BAM is moving because of the Bay Area 1989 Loma Prieta earthquake that interupted the Oakland A's World Series. A seismic retrofit of the building in 2001, after a 1997 structural analysis, brought numerous steel supports, inside and out - six white steel supports on the inside and numerous black spiderleg-like ones on the outside - but they weren't enough to keep the museum in place.

The new building site lies across from the University of California, Berkeley's main entrance, where the muted Art Deco-style former university print building stands. The move has not been a straightline endeavor. In 2006, the university hired world-renowned Japanese architect Toyo Ito, who has not worked in the United States yet, to design the building on the one-and-a-third-acre lot. It was critically acclaimed; though, as Ouroussoff chillingly forecast in his 2008 New York Times article reviewing the project, its $200 million cost turned prohibitive in late 2009 - another victim of the stumbling economy. At that point, the university had raised just under half of the funds.

Ito's design was marvelous by all accounts. Ariane Bicho, communications director for the museum (dressed in black, with black tortoise-shell glasses that dominated your impression of her), gave a longing look for a moment after hesitatingly describing its design (she was clearly having a bittersweet moment, and at the same time remaining aware of her political duty as communications director for the museum). She mentioned curving walls that never really met - a seamless, water-flowing space, "compelling." The design was dominated by arching, flowing, thin molded steel plates, filled with concrete, flayed and slender as potato chips. It was "as if the façade had been slowly eroding over millenniums," wrote Ourousseff. Ironically, the building's design inspired at least one reviewer to respond to the space in a way the current one excels: "I kept imagining people wandering through the building the way you might wander through a park - not because there is something in particular you are planning to see, but because it's a park … ." Ourousseff also pointed out, "Mr. Ito once said that he would like to create spaces that are like ‘eddies in a current of water.'" It appears his BAM model did just that. Too bad the university had to pass on it.
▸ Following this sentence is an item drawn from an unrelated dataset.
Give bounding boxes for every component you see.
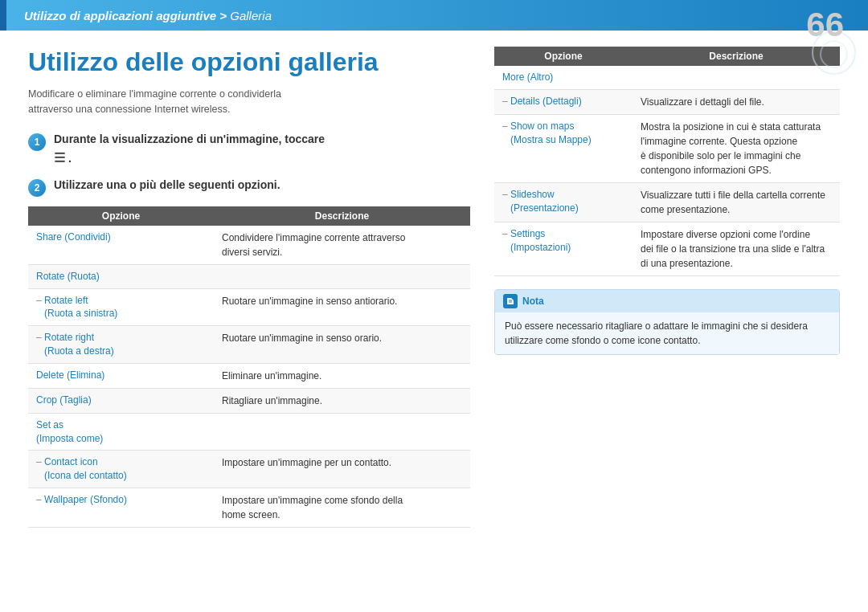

Diller, Scofidio and Renfro, a noted New York City architectural firm with a great Web site (check it out), has picked up the pieces and designed a $95-million space that will use the standing 48,000-square-foot three-story building and a to-be-built 38,000-square-foot addition where a spiraling two-story parking lot now stands. The design is still going through internal review, so Bicho stood tight-lipped on details, but there will be a public comment period late next year or early 2012 with an eye to building completion in late 2014. (blah, blah, blah). Nearly half of the cost has been raised.

Thankfully, the current BAM concrete monster will not be torn down, but most likely used as academic support space. It will be divided up, however, which will fortify it, but in the process kill its open-axis heart that made the space such an amazing, radiant place to visit.